Comme parfois chez Tchekhov qui influa le dramaturge nippon Oriza Hirata dont Fisbach monta Gens de Séoul, état des mentalités dans une société coloniale, et Tokyo Notes, loufoque et presque mutique ballet de personnages en visite dans un musée, il semble qu’il ne se déroule pas grand-chose. Une vie intérieure n’a en réalité de cesse d’affleurer dans de subtiles correspondances avec les comportements, les sons, le cadre de vie. Se tisse un monde d’échos souterrains dans des situations où l’obstacle de la langue amène à multiplier les filtres, comme celui d’une traduction simultanée qui n’apprend rien de significatif.

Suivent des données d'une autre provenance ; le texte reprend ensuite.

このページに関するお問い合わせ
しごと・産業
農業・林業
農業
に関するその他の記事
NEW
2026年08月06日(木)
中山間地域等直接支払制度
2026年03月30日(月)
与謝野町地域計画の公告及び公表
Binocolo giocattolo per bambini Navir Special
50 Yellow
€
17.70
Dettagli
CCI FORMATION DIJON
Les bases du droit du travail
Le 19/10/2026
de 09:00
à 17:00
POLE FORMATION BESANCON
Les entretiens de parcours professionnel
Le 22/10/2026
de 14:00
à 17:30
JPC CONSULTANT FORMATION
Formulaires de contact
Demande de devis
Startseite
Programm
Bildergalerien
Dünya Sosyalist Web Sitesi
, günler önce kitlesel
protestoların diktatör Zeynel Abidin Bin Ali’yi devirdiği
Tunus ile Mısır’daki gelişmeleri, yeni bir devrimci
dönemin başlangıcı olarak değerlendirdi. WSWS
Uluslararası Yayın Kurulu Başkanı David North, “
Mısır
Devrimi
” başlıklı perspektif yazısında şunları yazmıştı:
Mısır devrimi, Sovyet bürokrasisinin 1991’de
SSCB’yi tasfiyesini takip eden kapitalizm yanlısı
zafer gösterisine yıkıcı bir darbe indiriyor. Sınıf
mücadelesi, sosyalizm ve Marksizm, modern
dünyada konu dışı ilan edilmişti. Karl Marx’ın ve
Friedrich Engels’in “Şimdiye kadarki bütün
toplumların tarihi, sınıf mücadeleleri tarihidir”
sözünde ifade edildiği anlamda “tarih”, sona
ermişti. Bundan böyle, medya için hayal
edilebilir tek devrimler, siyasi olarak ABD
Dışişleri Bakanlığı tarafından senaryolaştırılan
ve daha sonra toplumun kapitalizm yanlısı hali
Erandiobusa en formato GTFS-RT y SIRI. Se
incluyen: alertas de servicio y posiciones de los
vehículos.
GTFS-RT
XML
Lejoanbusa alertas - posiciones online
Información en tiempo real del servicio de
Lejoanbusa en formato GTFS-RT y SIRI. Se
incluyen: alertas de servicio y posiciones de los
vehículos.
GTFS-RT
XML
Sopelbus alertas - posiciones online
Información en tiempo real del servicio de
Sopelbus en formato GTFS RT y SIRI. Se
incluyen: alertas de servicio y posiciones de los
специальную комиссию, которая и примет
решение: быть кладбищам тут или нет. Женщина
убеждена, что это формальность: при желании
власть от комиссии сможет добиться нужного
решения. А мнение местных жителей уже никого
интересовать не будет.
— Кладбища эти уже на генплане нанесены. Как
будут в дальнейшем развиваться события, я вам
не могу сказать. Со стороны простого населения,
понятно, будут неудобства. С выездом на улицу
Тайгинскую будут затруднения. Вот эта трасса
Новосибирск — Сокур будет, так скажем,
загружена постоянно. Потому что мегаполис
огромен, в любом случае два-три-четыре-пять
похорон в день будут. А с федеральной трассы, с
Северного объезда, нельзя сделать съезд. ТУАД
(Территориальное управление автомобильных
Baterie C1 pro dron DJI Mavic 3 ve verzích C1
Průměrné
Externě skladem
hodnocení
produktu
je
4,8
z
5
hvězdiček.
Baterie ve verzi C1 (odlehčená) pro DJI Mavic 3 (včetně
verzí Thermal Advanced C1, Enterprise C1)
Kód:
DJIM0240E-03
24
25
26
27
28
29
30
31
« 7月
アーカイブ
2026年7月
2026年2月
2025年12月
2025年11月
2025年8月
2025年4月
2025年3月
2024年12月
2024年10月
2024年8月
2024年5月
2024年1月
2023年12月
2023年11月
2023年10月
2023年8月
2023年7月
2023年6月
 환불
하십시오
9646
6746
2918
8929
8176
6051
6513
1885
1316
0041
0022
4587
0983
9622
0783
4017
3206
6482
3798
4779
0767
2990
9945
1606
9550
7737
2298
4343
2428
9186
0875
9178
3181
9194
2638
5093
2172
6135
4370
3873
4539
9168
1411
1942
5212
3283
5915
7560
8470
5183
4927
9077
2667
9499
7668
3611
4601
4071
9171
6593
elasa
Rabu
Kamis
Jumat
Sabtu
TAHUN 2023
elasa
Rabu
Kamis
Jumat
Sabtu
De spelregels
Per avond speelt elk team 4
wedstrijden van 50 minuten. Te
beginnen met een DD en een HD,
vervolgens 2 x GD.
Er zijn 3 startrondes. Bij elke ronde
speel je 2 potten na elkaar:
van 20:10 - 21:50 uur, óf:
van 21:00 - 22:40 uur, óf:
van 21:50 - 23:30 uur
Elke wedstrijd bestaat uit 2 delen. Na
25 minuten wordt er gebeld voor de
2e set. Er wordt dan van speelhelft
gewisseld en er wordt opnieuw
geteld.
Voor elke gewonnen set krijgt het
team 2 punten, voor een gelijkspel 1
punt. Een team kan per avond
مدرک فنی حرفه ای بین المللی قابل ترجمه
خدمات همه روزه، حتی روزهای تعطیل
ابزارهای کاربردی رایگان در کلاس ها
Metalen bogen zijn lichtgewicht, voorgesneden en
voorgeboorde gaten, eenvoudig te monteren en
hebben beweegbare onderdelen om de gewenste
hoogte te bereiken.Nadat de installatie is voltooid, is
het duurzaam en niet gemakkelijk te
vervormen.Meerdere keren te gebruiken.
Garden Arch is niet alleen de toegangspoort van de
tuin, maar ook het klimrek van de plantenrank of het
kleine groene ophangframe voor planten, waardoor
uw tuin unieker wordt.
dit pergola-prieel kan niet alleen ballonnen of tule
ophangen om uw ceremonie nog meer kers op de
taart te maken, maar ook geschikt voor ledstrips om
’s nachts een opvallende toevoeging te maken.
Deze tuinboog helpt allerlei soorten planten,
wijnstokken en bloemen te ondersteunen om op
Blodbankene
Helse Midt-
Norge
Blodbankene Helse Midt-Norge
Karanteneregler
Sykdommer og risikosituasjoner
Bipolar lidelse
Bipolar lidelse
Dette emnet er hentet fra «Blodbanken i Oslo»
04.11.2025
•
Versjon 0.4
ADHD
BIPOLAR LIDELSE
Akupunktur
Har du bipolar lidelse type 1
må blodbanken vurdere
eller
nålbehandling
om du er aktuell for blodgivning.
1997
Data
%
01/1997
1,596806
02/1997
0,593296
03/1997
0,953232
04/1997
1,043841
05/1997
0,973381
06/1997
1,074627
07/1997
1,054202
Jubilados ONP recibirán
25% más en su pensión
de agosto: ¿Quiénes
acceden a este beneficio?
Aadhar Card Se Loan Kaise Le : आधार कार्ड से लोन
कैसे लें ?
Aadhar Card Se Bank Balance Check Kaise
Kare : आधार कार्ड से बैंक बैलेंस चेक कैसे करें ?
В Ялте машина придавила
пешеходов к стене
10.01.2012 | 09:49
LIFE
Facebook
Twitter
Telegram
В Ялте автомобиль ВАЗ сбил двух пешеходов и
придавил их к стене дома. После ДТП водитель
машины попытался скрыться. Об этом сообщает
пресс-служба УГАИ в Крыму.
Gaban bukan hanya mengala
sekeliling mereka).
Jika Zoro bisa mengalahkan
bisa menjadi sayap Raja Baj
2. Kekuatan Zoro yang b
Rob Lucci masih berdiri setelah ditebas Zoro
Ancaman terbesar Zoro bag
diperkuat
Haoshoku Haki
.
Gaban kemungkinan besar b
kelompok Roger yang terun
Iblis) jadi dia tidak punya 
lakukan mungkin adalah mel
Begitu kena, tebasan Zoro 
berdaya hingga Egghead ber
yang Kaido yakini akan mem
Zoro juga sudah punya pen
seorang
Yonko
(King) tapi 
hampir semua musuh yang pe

À l’image du Bérénice de Racine mis en scène en 2001 par Fisbach, les interprètes parlent parfois très bas, un peu dans l’ombre, et ce qui parvient le plus, ce n’est pas le texte, mais le corps. Entre les deux personnages principaux demeure jusqu’au bout un flottement, qui ouvre peu à peu l’espace d’une intimité partagée moins par une compréhension que l’échange d’une stupeur face à une humanité et une société indéchiffrables.
Aux yeux de Frédéric Fisbach, « le fait de voyager est presque déjà un acte proche de la mise en scène. Voyager, c’est la mise en jeu de ce qui est à la base de votre désir de théâtre et de votre désir de cinéma. La rencontre avec l’autre est au principe même du théâtre et de tout art impliquant la notion de communauté. Le voyage, c’est l’expérience très concrète de l’altérité. » Ou la pulsion d’échange, matrice même du geste social en termes de culture.